Reading screen and file format

Post your questions & get help from friendly LibriVoxers
Post Reply
berlingunning
Posts: 78
Joined: January 24th, 2023, 1:23 pm

Post by berlingunning »

Not sure how to pose these two questions but here goes.

Let's say I've got my assigned reading section in a group project. I've downloaded the text from which I've been instructed to read, and only that text. There are several file formats. PDF, Kindle, and so on.

Question one. Which file format do I use?

Question 2. When I am running the audacity software, is it running in the background on my main computer screen while I read from that? Or am I running audacity on one machine and reading from another? Like, can I run the software on my laptop as I read from my tablet screen? Because it seems like I should also be watching to make sure that the software is running properly as I'm recording.
stepheather
Posts: 707
Joined: July 14th, 2007, 5:18 pm
Location: In the urban wild

Post by stepheather »

Hi, there--

Most of these options are viable!

I've noticed that the pdf format often comes through a lot cleaner than the other versions for documents from Internet Archive, so I tend to use that if I'm not just reading from the online version itself. I can't remember what I use for Gutenberg.

I read on my computer screen and have the Audacity program to the left and the document to the right, each taking up half my screen. This is highly customizable, though--I know some people read from a tablet instead of the computer screen. The issue is--as you've noted--you might want to keep an eye on Audacity to make sure you've hit record and your mic isn't muted and the background noise hasn't taken over the whole wave form and you aren't constantly hitting the limit where clipping happens. This is why I organize my space the way I do. The downsides of my way are that both winders are smaller (I'm on a laptop) and I get mouse clicks when I have to adjust the text. I don't think I'd get as many of those noises if I were scrolling on a tablet.
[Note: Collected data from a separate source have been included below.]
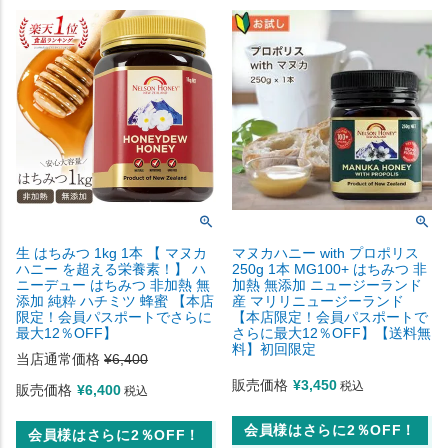
生 はちみつ 1kg 1本 【 マヌカ
マヌカハニー with プロポリス
ハニー を超える栄養素！】 ハ
250g 1本 MG100+ はちみつ 非
ニーデュー はちみつ 非加熱 無
加熱 無添加 ニュージーランド
添加 純粋 ハチミツ 蜂蜜 【本店
産 マリリニュージーランド
限定！会員パスポートでさらに
【本店限定！会員パスポートで
最大12％OFF】
さらに最大12％OFF】【送料無
料】初回限定
当店通常価格
¥
6,400
販売価格
¥
3,450
税込
販売価格
¥
6,400
税込
会員様はさらに2％OFF！
会員様はさらに2％OFF！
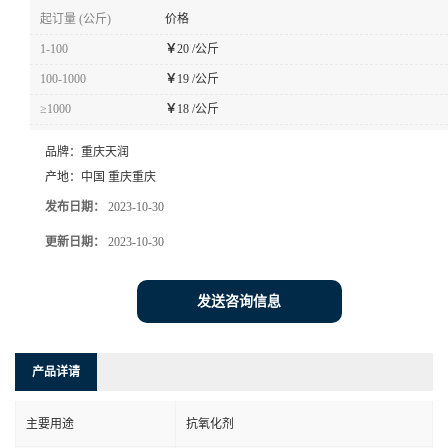
起订量 (公斤)
价格
1-100
￥
20 /公斤
100-1000
￥
19 /公斤
≥1000
￥
18 /公斤
品牌：
重庆天润
产地：
中国 重庆重庆
发布日期：
2023-10-30
更新日期：
2023-10-30
发送咨询信息
产品详请
主要用途
抗氧化剂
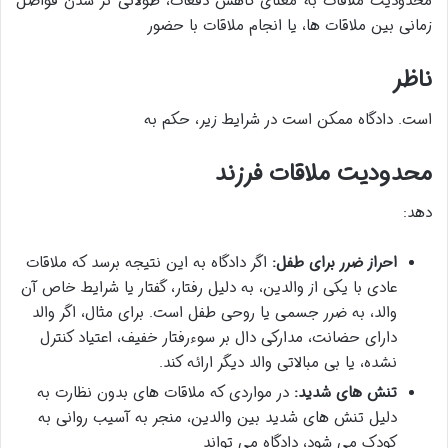
محدودیت ملاقات به معنای کاهش دفعات، طولانی تر شدن فواصل
زمانی بین ملاقات ها، یا انجام ملاقات با حضور
ناظر
است. دادگاه ممکن است در شرایط زیر، حکم به
محدودیت ملاقات فرزند
دهد:
احراز ضرر برای طفل:
اگر دادگاه به این نتیجه برسد که ملاقات
عادی با یکی از والدین، به دلیل رفتار، گفتار یا شرایط خاص آن
والد، به ضرر جسمی یا روحی طفل است. برای مثال، اگر والد
دارای حضانت، مدارکی دال بر سوءرفتار خفیف، اعتیاد کنترل
نشده، یا بی مبالاتی والد دیگر ارائه کند.
تنش های شدید:
در مواردی که ملاقات های بدون نظارت به
دلیل تنش های شدید بین والدین، منجر به آسیب روانی به
کودک می شود، دادگاه می تواند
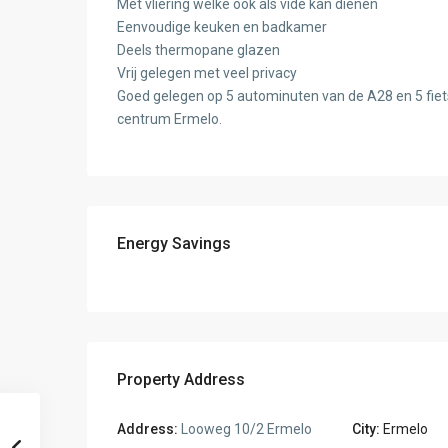
Met vliering welke ook als vide kan dienen
Eenvoudige keuken en badkamer
Deels thermopane glazen
Vrij gelegen met veel privacy
Goed gelegen op 5 autominuten van de A28 en 5 fie
centrum Ermelo.
Energy Savings
Property Address
Address:
Looweg 10/2 Ermelo
City:
Ermelo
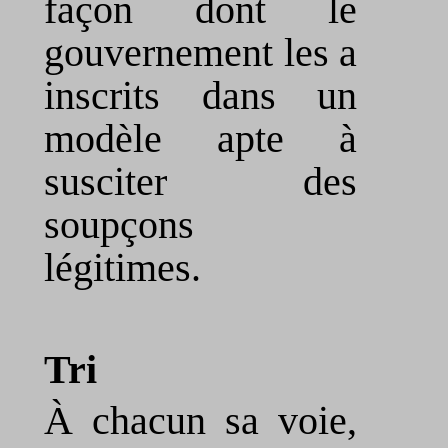
façon dont le
gouvernement les a
inscrits dans un
modèle apte à
susciter des
soupçons
légitimes.
Tri
À chacun sa voie,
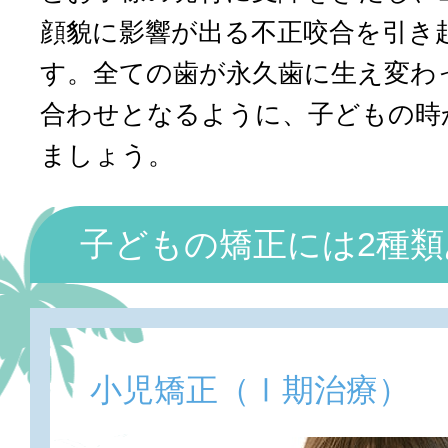
顔貌に影響が出る不正咬合を引き
す。全ての歯が永久歯に生え変わ
合わせとなるように、子どもの時
ましょう。
子どもの矯正には2種
小児矯正（Ⅰ期治療）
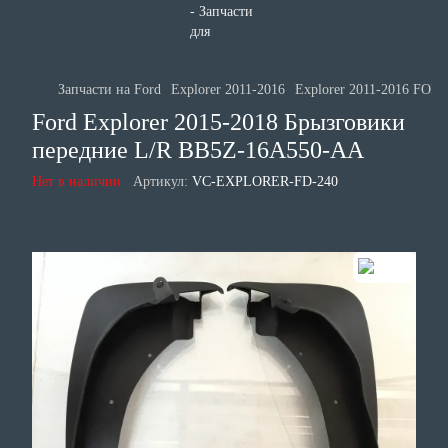
Запчасти на Ford
Explorer 2011-2016
Explorer 2011-2016 FOR
Ford Explorer 2015-2018 Брызговики
передние L/R BB5Z-16A550-AA
Нет в наличии
Артикул:
VC-EXPLORER-FD-240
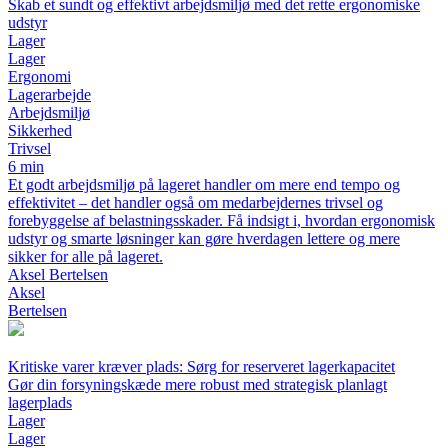
Skab et sundt og effektivt arbejdsmiljø med det rette ergonomiske
udstyr
Lager
Lager
Ergonomi
Lagerarbejde
Arbejdsmiljø
Sikkerhed
Trivsel
6 min
Et godt arbejdsmiljø på lageret handler om mere end tempo og
effektivitet – det handler også om medarbejdernes trivsel og
forebyggelse af belastningsskader. Få indsigt i, hvordan ergonomisk
udstyr og smarte løsninger kan gøre hverdagen lettere og mere
sikker for alle på lageret.
Aksel Bertelsen
Aksel
Bertelsen
Kritiske varer kræver plads: Sørg for reserveret lagerkapacitet
Gør din forsyningskæde mere robust med strategisk planlagt
lagerplads
Lager
Lager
Hope this helps. :) Phil Chenevert has a thread going somewhere about how people set up their spaces and how they record. I just can't find it right at this moment...

Thanks,
Stephanie
--Stephanie
*******************

Current solo:
Life among the Piutes

Native American history--Come read about removal plans, education, and laws:
Annual Report of the Commissioner of Indian Affairs, December 1837
TriciaG
LibriVox Admin Team
Posts: 60799
Joined: June 15th, 2008, 10:30 pm
Location: Toronto, ON (but Minnesotan to age 32)

Post by TriciaG »

(1) Whichever you prefer.

(2) Whichever you prefer.

8-)

As long as you got the text from the link in the project, any format of it is OK to use.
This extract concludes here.